Extracted material:
BEGIN

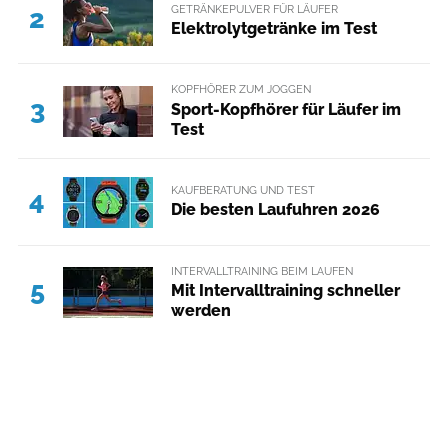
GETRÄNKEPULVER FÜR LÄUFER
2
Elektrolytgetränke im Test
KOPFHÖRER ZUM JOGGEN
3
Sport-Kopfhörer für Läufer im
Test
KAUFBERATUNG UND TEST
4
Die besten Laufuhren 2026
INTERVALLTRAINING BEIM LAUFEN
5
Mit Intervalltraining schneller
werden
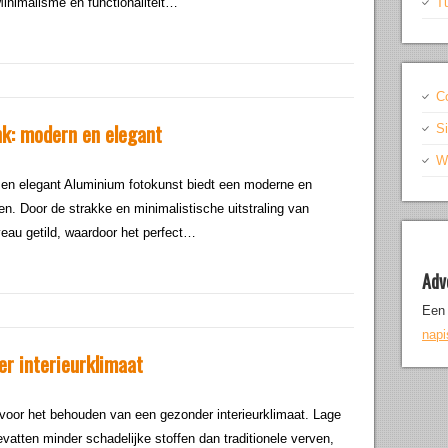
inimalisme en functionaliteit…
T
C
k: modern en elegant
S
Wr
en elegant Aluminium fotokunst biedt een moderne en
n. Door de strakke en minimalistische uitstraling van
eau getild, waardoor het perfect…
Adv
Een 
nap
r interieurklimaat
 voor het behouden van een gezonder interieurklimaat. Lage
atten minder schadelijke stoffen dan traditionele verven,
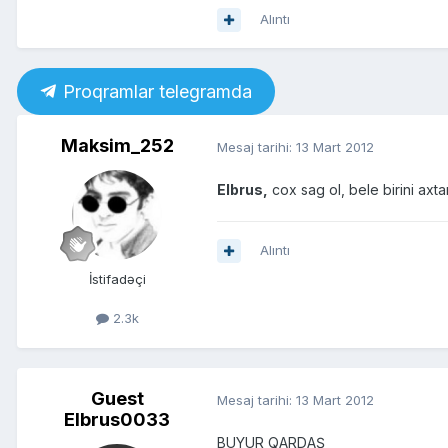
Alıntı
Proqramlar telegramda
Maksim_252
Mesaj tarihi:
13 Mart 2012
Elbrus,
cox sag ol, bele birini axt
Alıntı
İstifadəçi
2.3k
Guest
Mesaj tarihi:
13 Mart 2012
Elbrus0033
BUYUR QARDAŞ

END
BEGIN

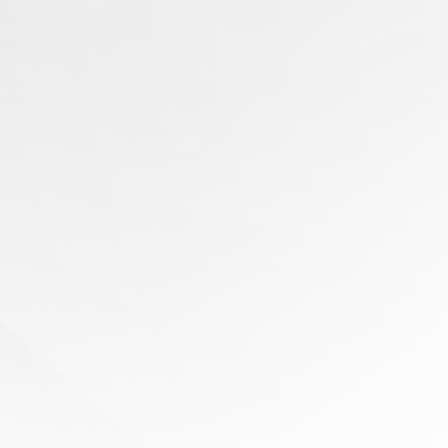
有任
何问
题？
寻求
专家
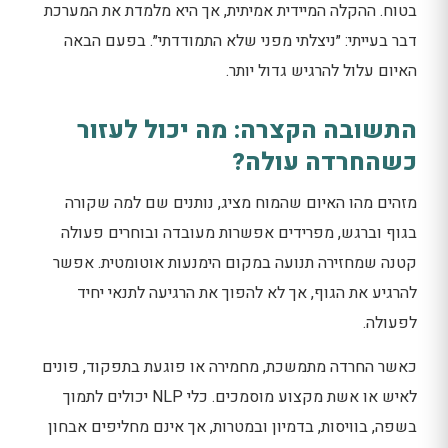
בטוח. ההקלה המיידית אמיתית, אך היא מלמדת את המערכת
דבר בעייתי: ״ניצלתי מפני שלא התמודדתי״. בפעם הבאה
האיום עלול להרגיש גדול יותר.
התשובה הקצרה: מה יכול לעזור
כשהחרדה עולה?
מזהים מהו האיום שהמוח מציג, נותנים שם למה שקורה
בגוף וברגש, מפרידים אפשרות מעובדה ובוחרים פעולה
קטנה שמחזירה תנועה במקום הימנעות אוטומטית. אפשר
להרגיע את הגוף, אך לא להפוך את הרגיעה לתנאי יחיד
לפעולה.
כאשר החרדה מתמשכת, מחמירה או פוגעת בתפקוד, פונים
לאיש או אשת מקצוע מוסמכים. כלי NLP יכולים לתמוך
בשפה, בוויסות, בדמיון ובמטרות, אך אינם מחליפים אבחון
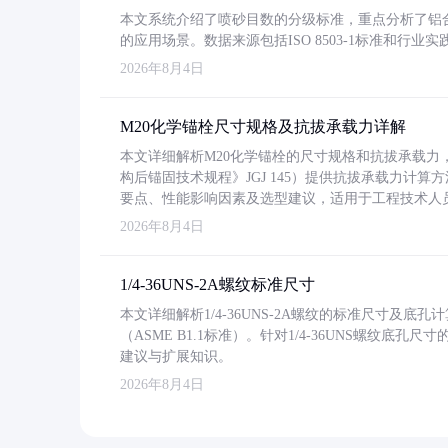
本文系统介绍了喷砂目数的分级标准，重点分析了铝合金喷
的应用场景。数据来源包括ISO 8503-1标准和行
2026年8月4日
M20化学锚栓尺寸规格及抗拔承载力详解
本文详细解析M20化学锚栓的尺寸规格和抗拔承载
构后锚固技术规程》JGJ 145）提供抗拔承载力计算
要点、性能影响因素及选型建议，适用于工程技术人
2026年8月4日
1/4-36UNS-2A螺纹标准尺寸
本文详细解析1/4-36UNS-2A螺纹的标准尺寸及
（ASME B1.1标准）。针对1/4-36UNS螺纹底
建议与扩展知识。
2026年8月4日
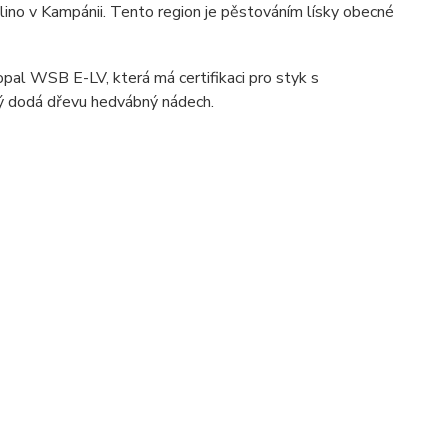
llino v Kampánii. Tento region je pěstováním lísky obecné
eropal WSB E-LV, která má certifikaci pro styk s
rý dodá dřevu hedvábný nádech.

END
BEGIN

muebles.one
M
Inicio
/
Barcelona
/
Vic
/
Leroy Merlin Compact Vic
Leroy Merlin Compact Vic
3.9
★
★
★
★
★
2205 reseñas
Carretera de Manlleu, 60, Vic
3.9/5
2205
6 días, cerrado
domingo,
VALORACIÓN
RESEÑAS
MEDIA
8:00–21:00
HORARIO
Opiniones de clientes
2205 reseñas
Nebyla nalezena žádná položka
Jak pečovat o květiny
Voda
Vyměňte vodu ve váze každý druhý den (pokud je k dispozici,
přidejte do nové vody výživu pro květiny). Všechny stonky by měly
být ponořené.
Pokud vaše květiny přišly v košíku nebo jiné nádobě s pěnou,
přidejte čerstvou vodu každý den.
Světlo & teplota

END

Your assignment:
Could the stretch from the line with "1/4-36UNS-2A螺纹标准尺寸" through the line with "rý dodá dřevu hedvábný nádech." in the listing above be restated word for word, minus the pictures?

Response area:
1/4-36UNS-2A螺纹标准尺寸
本文详细解析1/4-36UNS-2A螺纹的标准尺寸及
（ASME B1.1标准）。针对1/4-36UNS螺纹底
建议与扩展知识。
2026年8月4日
llino v Kampánii. Tento region je pěstováním lísky obecné
eropal WSB E-LV, která má certifikaci pro styk s
rý dodá dřevu hedvábný nádech.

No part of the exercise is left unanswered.